* **DATA**:
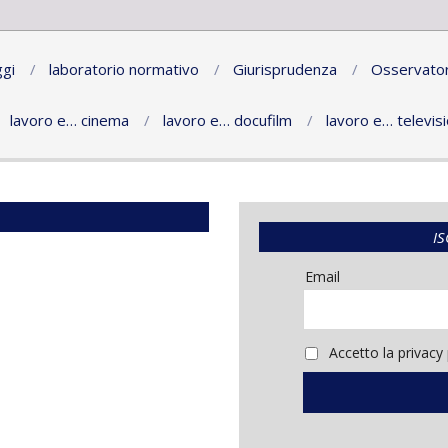
gi
laboratorio normativo
Giurisprudenza
Osservator
lavoro e… cinema
lavoro e… docufilm
lavoro e… televis
IS
Email
Accetto la privacy 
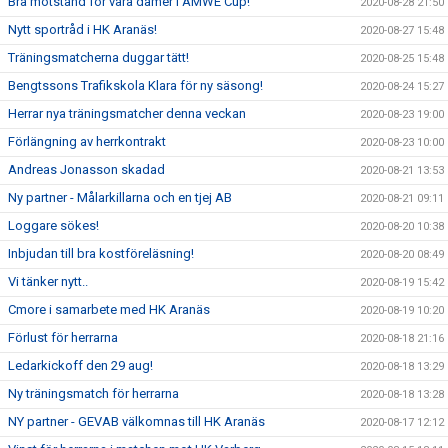
Bra motstånd för våra damer i AMWE Cup!
2020-08-28 21:50
Nytt sportråd i HK Aranäs!
2020-08-27 15:48
Träningsmatcherna duggar tätt!
2020-08-25 15:48
Bengtssons Trafikskola Klara för ny säsong!
2020-08-24 15:27
Herrar nya träningsmatcher denna veckan
2020-08-23 19:00
Förlängning av herrkontrakt
2020-08-23 10:00
Andreas Jonasson skadad
2020-08-21 13:53
Ny partner - Målarkillarna och en tjej AB
2020-08-21 09:11
Loggare sökes!
2020-08-20 10:38
Inbjudan till bra kostföreläsning!
2020-08-20 08:49
Vi tänker nytt..
2020-08-19 15:42
Cmore i samarbete med HK Aranäs
2020-08-19 10:20
Förlust för herrarna
2020-08-18 21:16
Ledarkickoff den 29 aug!
2020-08-18 13:29
Ny träningsmatch för herrarna
2020-08-18 13:28
NY partner - GEVAB välkomnas till HK Aranäs
2020-08-17 12:12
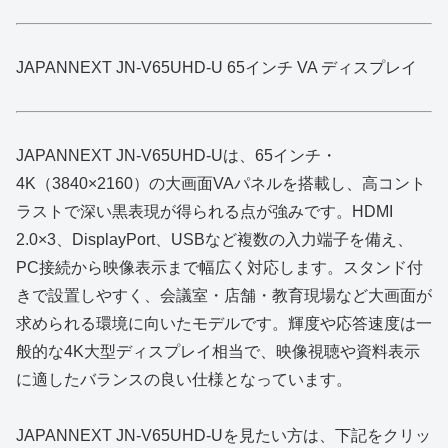
JAPANNEXT JN-V65UHD-U 65インチ VA ディスプレイ
JAPANNEXT JN‑V65UHD‑Uは、65インチ・
4K（3840×2160）の大画面VAパネルを搭載し、高コント
ラストで深い黒表現が得られる点が強みです。HDMI
2.0×3、DisplayPort、USBなど複数の入力端子を備え、
PC接続から映像表示まで幅広く対応します。スタンド付
きで設置しやすく、会議室・店舗・教育現場など大画面が
求められる環境に向いたモデルです。輝度や応答速度は一
般的な4K大型ディスプレイ相当で、映像視聴や資料表示
に適したバランスの良い仕様となっています。
JAPANNEXT JN-V65UHD-Uを見たい方は、下記をクリッ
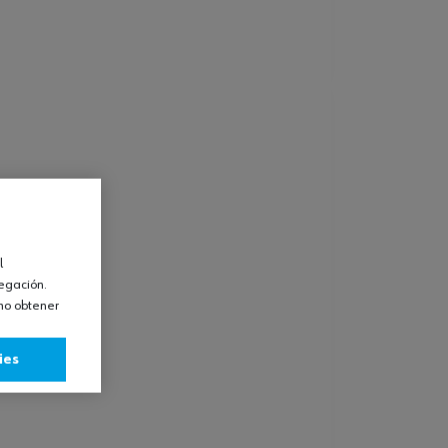
l
vegación.
omo obtener
ies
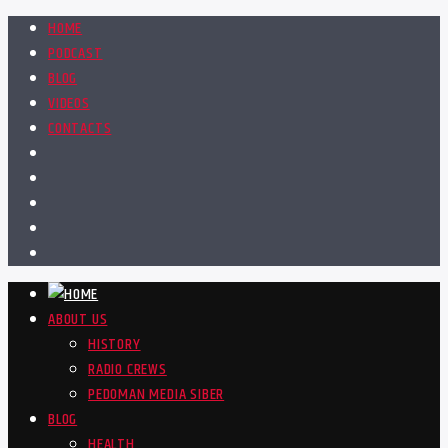
HOME
PODCAST
BLOG
VIDEOS
CONTACTS
ABOUT US
HISTORY
RADIO CREWS
PEDOMAN MEDIA SIBER
BLOG
HEALTH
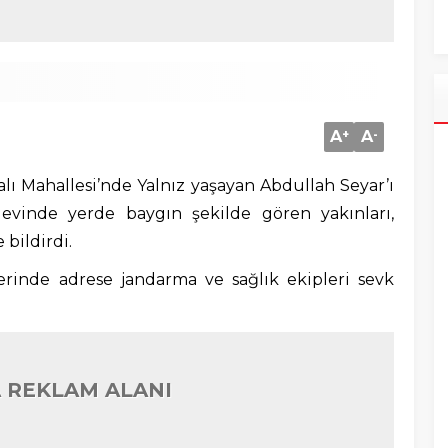
A
+
A
-
lı Mahallesi’nde Yalnız yaşayan Abdullah Seyar’ı
ı evinde yerde baygın şekilde gören yakınları,
bildirdi.
rinde adrese jandarma ve sağlık ekipleri sevk
 REKLAM ALANI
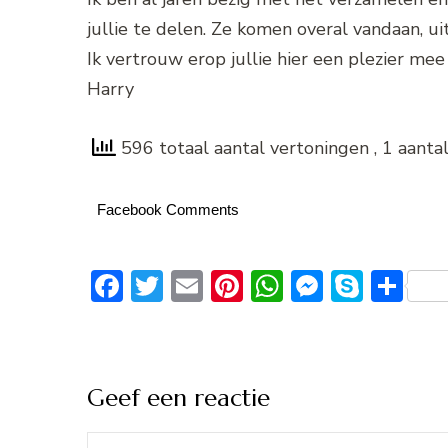
jullie te delen. Ze komen overal vandaan, uit
Ik vertrouw erop jullie hier een plezier mee
Harry
596 totaal aantal vertoningen
, 1 aant
Facebook Comments
Facebook
Twitter
Email
Pinterest
WhatsApp
Messeng
Skype
De
Geef een reactie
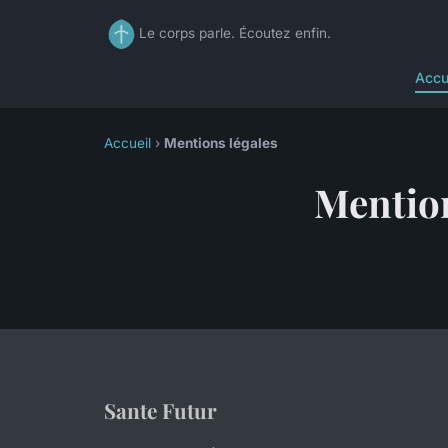
Le corps parle. Écoutez enfin.
Accu
Accueil
›
Mentions légales
Mention
Sante Futur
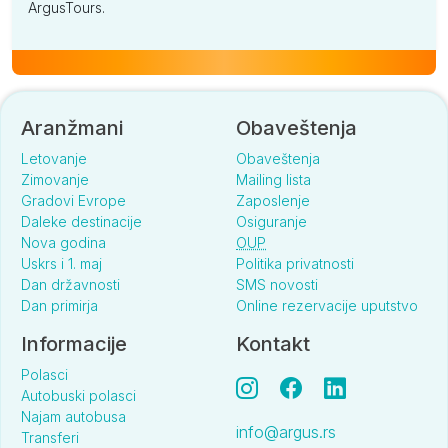
ArgusTours.
Aranžmani
Obaveštenja
Letovanje
Obaveštenja
Zimovanje
Mailing lista
Gradovi Evrope
Zaposlenje
Daleke destinacije
Osiguranje
Nova godina
OUP
Uskrs i 1. maj
Politika privatnosti
Dan državnosti
SMS novosti
Dan primirja
Online rezervacije uputstvo
Informacije
Kontakt
Polasci
Autobuski polasci
Najam autobusa
info@argus.rs
Transferi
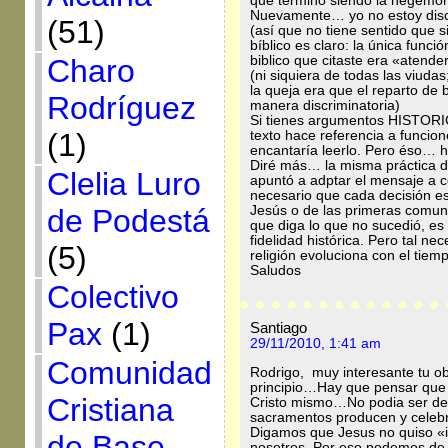
que terminó siendo la hegemón
Nuevamente… yo no estoy discu
(51)
(así que no tiene sentido que s
bíblico es claro: la única funci
biblico que citaste era «atende
Charo
(ni siquiera de todas las viudas
la queja era que el reparto de
Rodríguez
manera discriminatoria)
Si tienes argumentos HISTORIC
(1)
texto hace referencia a funcio
encantaría leerlo. Pero éso… hi
Diré más… la misma práctica d
Clelia Luro
apuntó a adptar el mensaje a c
necesario que cada decisión es
Jesús o de las primeras comunid
de Podestá
que diga lo que no sucedió, es
fidelidad histórica. Pero tal ne
(5)
religión evoluciona con el tiem
Saludos
Colectivo
Pax
(1)
Santiago
29/11/2010, 1:41 am
Comunidad
Rodrigo, muy interesante tu ob
principio…Hay que pensar que 
Cristiana
Cristo mismo…No podia ser de 
sacramentos producen y celeb
Digamos que Jesus no quiso «i
de Base
nosotros..Por eso podemos de 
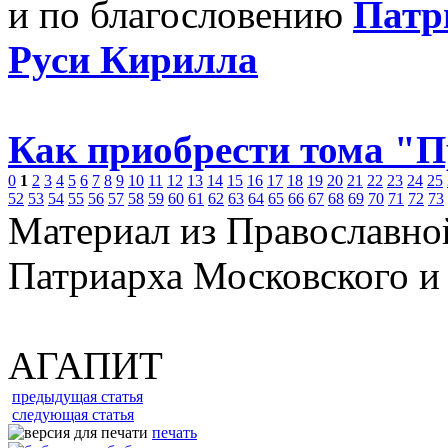
и по благословению
Патр
Руси Кирилла
Как приобрести тома "
0
1
2
3
4
5
6
7
8
9
10
11
12
13
14
15
16
17
18
19
20
21
22
23
24
25
52
53
54
55
56
57
58
59
60
61
62
63
64
65
66
67
68
69
70
71
72
73
Материал из Православно
Патриарха Московского и
АГАПИТ
предыдущая статья
следующая статья
печать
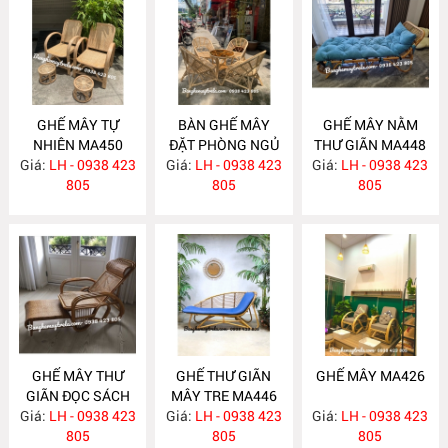
GHẾ MÂY TỰ
BÀN GHẾ MÂY
GHẾ MÂY NẰM
NHIÊN MA450
ĐẶT PHÒNG NGỦ
THƯ GIÃN MA448
Giá:
LH - 0938 423
Giá:
LH - 0938 423
MA449
Giá:
LH - 0938 423
805
805
805
GHẾ MÂY THƯ
GHẾ THƯ GIÃN
GHẾ MÂY MA426
GIÃN ĐỌC SÁCH
MÂY TRE MA446
Giá:
LH - 0938 423
MA447
Giá:
LH - 0938 423
Giá:
LH - 0938 423
805
805
805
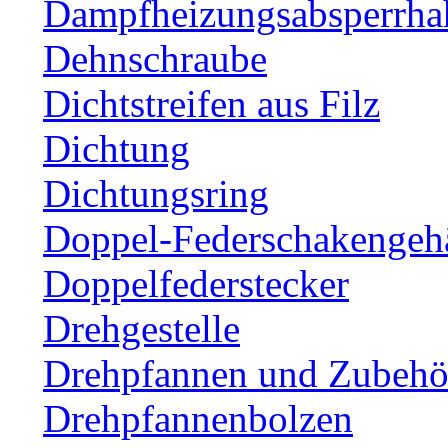
Dampfheizungsabsperrha
Dehnschraube
Dichtstreifen aus Filz
Dichtung
Dichtungsring
Doppel-Federschakengeh
Doppelfederstecker
Drehgestelle
Drehpfannen und Zubehör
Drehpfannenbolzen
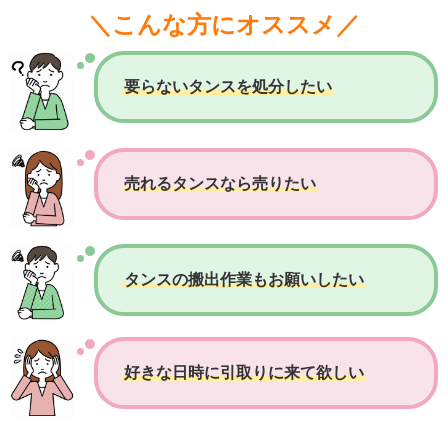
＼こんな方にオススメ／
要らないタンスを処分したい
売れるタンスなら売りたい
タンスの搬出作業もお願いしたい
好きな日時に引取りに来て欲しい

* **WHAT YOU ARE ASKED TO DO**:
When you repeat the data, keep every line exact and drop the images.

* **TASK SOLUTION**:
gi
laboratorio normativo
Giurisprudenza
Osservator
lavoro e… cinema
lavoro e… docufilm
lavoro e… televis
IS
Email
Accetto la privacy 
Bra motstånd för våra damer i AMWE Cup!
2020-08-28 21:50
Nytt sportråd i HK Aranäs!
2020-08-27 15:48
Träningsmatcherna duggar tätt!
2020-08-25 15:48
Bengtssons Trafikskola Klara för ny säsong!
2020-08-24 15:27
Herrar nya träningsmatcher denna veckan
2020-08-23 19:00
Förlängning av herrkontrakt
2020-08-23 10:00
Andreas Jonasson skadad
2020-08-21 13:53
Ny partner - Målarkillarna och en tjej AB
2020-08-21 09:11
Loggare sökes!
2020-08-20 10:38
Inbjudan till bra kostföreläsning!
2020-08-20 08:49
Vi tänker nytt..
2020-08-19 15:42
Cmore i samarbete med HK Aranäs
2020-08-19 10:20
Förlust för herrarna
2020-08-18 21:16
Ledarkickoff den 29 aug!
2020-08-18 13:29
Ny träningsmatch för herrarna
2020-08-18 13:28
NY partner - GEVAB välkomnas till HK Aranäs
2020-08-17 12:12
JAPANNEXT JN-V65UHD-U 65インチ VA ディスプレイ
JAPANNEXT JN‑V65UHD‑Uは、65インチ・
4K（3840×2160）の大画面VAパネルを搭載し、高コント
ラストで深い黒表現が得られる点が強みです。HDMI
2.0×3、DisplayPort、USBなど複数の入力端子を備え、
PC接続から映像表示まで幅広く対応します。スタンド付
きで設置しやすく、会議室・店舗・教育現場など大画面が
求められる環境に向いたモデルです。輝度や応答速度は一
般的な4K大型ディスプレイ相当で、映像視聴や資料表示
に適したバランスの良い仕様となっています。
JAPANNEXT JN-V65UHD-Uを見たい方は、下記をクリッ
l
vegación.
omo obtener
ies
HOME
PODCAST
BLOG
VIDEOS
CONTACTS
ABOUT US
HISTORY
RADIO CREWS
PEDOMAN MEDIA SIBER
BLOG
HEALTH
A
+
A
-
lı Mahallesi’nde Yalnız yaşayan Abdullah Seyar’ı
ı evinde yerde baygın şekilde gören yakınları,
bildirdi.
rinde adrese jandarma ve sağlık ekipleri sevk
 REKLAM ALANI
jullie te delen. Ze komen overal vandaan, uit
Ik vertrouw erop jullie hier een plezier mee
Harry
596 totaal aantal vertoningen
, 1 aant
Facebook Comments
Facebook
Twitter
Email
Pinterest
WhatsApp
Messeng
Skype
De
Geef een reactie
Le corps parle. Écoutez enfin.
Accu
Accueil
›
Mentions légales
Mention
Sante Futur
ArgusTours.
Aranžmani
Obaveštenja
Letovanje
Obaveštenja
Zimovanje
Mailing lista
Gradovi Evrope
Zaposlenje
Daleke destinacije
Osiguranje
Nova godina
OUP
Uskrs i 1. maj
Politika privatnosti
Dan državnosti
SMS novosti
Dan primirja
Online rezervacije uputstvo
Informacije
Kontakt
Polasci
Autobuski polasci
Najam autobusa
info@argus.rs
Transferi
que terminó siendo la hegemón
Nuevamente… yo no estoy discu
(51)
(así que no tiene sentido que s
bíblico es claro: la única funci
biblico que citaste era «atende
Charo
(ni siquiera de todas las viudas
la queja era que el reparto de
Rodríguez
manera discriminatoria)
Si tienes argumentos HISTORIC
(1)
texto hace referencia a funcio
encantaría leerlo. Pero éso… hi
Diré más… la misma práctica d
Clelia Luro
apuntó a adptar el mensaje a c
necesario que cada decisión es
Jesús o de las primeras comunid
de Podestá
que diga lo que no sucedió, es
fidelidad histórica. Pero tal ne
(5)
religión evoluciona con el tiem
Saludos
Colectivo
Pax
(1)
Santiago
29/11/2010, 1:41 am
Comunidad
Rodrigo, muy interesante tu ob
principio…Hay que pensar que 
Cristiana
Cristo mismo…No podia ser de 
sacramentos producen y celeb
Digamos que Jesus no quiso «i
de Base
nosotros..Por eso podemos de 
и по благословению
Патр
Руси Кирилла
Как приобрести тома "
0
1
2
3
4
5
6
7
8
9
10
11
12
13
14
15
16
17
18
19
20
21
22
23
24
25
52
53
54
55
56
57
58
59
60
61
62
63
64
65
66
67
68
69
70
71
72
73
Материал из Православно
Патриарха Московского и
АГАПИТ
предыдущая статья
следующая статья
печать
GHẾ MÂY TỰ
BÀN GHẾ MÂY
GHẾ MÂY NẰM
NHIÊN MA450
ĐẶT PHÒNG NGỦ
THƯ GIÃN MA448
Giá:
LH - 0938 423
Giá:
LH - 0938 423
MA449
Giá:
LH - 0938 423
805
805
805
GHẾ MÂY THƯ
GHẾ THƯ GIÃN
GHẾ MÂY MA426
GIÃN ĐỌC SÁCH
MÂY TRE MA446
Giá:
LH - 0938 423
MA447
Giá:
LH - 0938 423
Giá:
LH - 0938 423
805
805
805
Dampfheizungsabsperrha
Dehnschraube
Dichtstreifen aus Filz
Dichtung
Dichtungsring
Doppel-Federschakengeh
Doppelfederstecker
Drehgestelle
Drehpfannen und Zubehör
Drehpfannenbolzen
＼こんな方にオススメ／
要らないタンスを処分したい
売れるタンスなら売りたい
タンスの搬出作業もお願いしたい
好きな日時に引取りに来て欲しい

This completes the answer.